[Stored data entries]
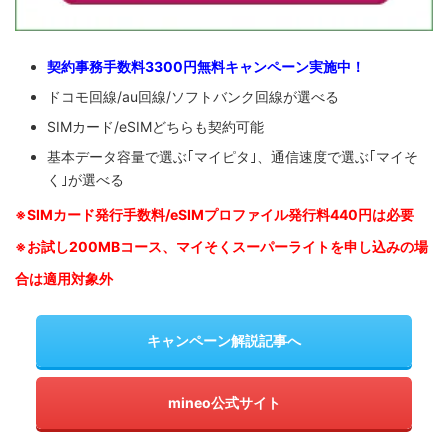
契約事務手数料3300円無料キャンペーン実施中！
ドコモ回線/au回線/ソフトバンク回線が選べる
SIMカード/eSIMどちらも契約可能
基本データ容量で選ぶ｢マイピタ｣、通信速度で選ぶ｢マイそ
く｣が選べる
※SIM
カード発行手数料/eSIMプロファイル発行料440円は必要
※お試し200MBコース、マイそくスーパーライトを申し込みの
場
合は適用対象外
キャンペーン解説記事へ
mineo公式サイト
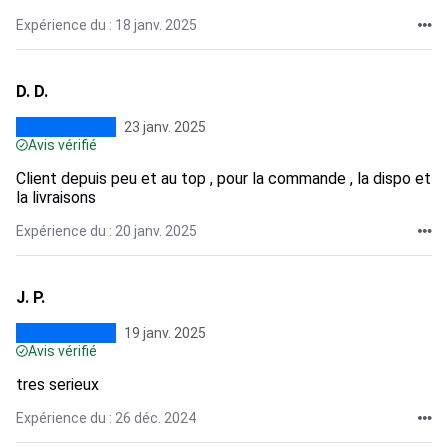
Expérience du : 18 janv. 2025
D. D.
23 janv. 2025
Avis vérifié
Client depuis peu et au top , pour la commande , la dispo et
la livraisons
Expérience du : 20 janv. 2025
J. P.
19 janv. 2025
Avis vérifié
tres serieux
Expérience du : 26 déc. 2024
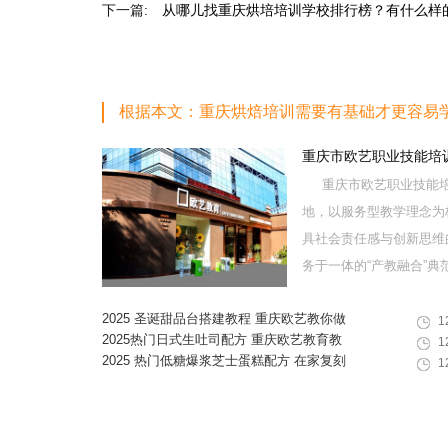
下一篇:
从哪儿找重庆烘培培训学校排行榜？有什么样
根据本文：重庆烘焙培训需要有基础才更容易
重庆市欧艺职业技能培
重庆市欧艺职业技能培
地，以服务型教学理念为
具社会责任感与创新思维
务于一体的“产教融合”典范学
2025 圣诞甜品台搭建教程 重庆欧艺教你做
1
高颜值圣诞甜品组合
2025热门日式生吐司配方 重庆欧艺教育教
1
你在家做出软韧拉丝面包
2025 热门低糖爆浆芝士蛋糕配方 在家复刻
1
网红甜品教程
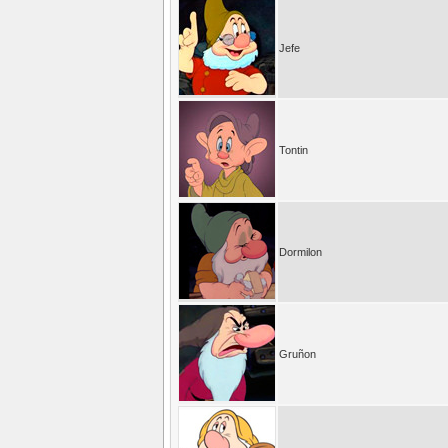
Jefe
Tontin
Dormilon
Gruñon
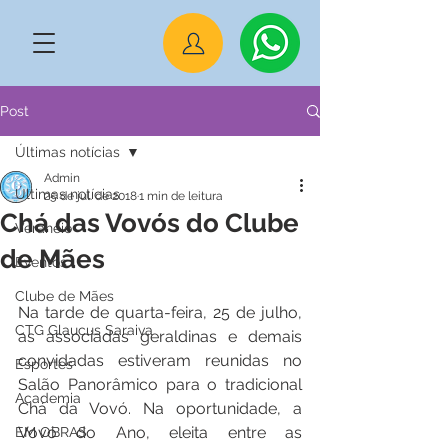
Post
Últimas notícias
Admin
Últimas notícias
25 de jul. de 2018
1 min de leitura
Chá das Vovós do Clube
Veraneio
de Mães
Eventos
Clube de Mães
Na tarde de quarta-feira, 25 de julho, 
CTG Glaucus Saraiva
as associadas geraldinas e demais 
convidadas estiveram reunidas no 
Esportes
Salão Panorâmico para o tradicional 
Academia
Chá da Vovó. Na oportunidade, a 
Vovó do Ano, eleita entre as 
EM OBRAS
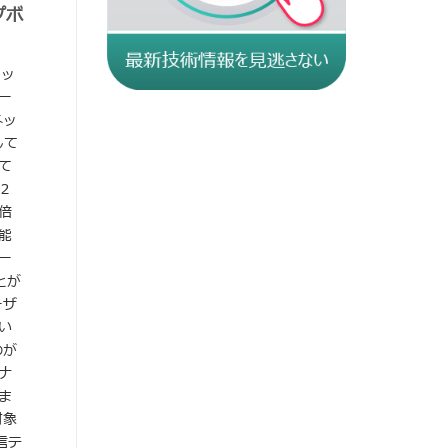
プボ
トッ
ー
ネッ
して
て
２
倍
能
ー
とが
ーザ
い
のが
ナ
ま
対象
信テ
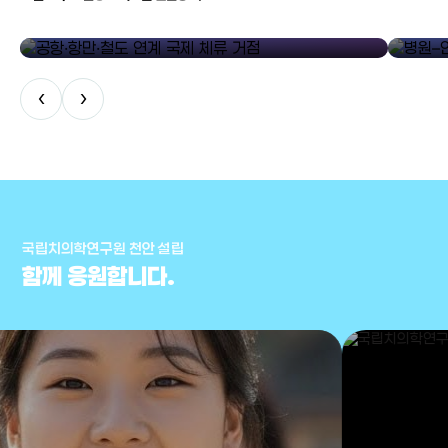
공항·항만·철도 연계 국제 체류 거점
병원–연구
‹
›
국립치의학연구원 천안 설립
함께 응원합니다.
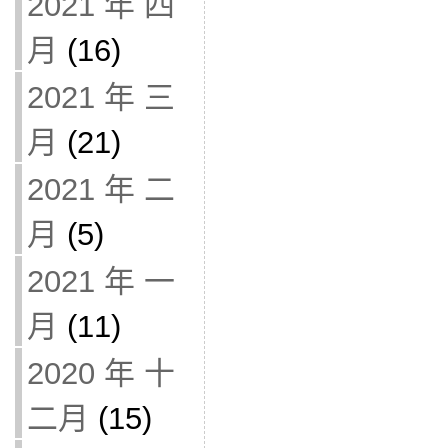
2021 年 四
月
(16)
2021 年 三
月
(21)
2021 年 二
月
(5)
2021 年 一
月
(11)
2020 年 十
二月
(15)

Assignment: Reprint the data verbatim, pictures excluded.

Exercise output:
契約事務手数料3300円無料キャンペーン実施中！
ドコモ回線/au回線/ソフトバンク回線が選べる
SIMカード/eSIMどちらも契約可能
基本データ容量で選ぶ｢マイピタ｣、通信速度で選ぶ｢マイそ
く｣が選べる
※SIM
カード発行手数料/eSIMプロファイル発行料440円は必要
※お試し200MBコース、マイそくスーパーライトを申し込みの
場
合は適用対象外
キャンペーン解説記事へ
mineo公式サイト
Expérience du : 18 janv. 2025
D. D.
23 janv. 2025
Avis vérifié
Client depuis peu et au top , pour la commande , la dispo et
la livraisons
Expérience du : 20 janv. 2025
J. P.
19 janv. 2025
Avis vérifié
tres serieux
Expérience du : 26 déc. 2024
下一篇:
从哪儿找重庆烘培培训学校排行榜？有什么样
根据本文：重庆烘焙培训需要有基础才更容易
重庆市欧艺职业技能培
重庆市欧艺职业技能培
地，以服务型教学理念为
具社会责任感与创新思维
务于一体的“产教融合”典范学
2025 圣诞甜品台搭建教程 重庆欧艺教你做
1
高颜值圣诞甜品组合
2025热门日式生吐司配方 重庆欧艺教育教
1
你在家做出软韧拉丝面包
2025 热门低糖爆浆芝士蛋糕配方 在家复刻
1
网红甜品教程
Jefe
Tontin
Dormilon
Gruñon
Post
Últimas notícias
Admin
Últimas notícias
25 de jul. de 2018
1 min de leitura
Chá das Vovós do Clube
Veraneio
de Mães
Eventos
Clube de Mães
Na tarde de quarta-feira, 25 de julho, 
CTG Glaucus Saraiva
as associadas geraldinas e demais 
convidadas estiveram reunidas no 
Esportes
Salão Panorâmico para o tradicional 
Academia
Chá da Vovó. Na oportunidade, a 
Vovó do Ano, eleita entre as 
EM OBRAS
プボ
トッ
ー
ネッ
して
て
２
倍
能
ー
とが
ーザ
い
のが
ナ
ま
対象
信テ
공항·항만·철도 연계 국제 체류 거점
병원–연구
‹
›
국립치의학연구원 천안 설립
함께 응원합니다.
2021 年 四
月
(16)
2021 年 三
月
(21)
2021 年 二
月
(5)
2021 年 一
月
(11)
2020 年 十
二月
(15)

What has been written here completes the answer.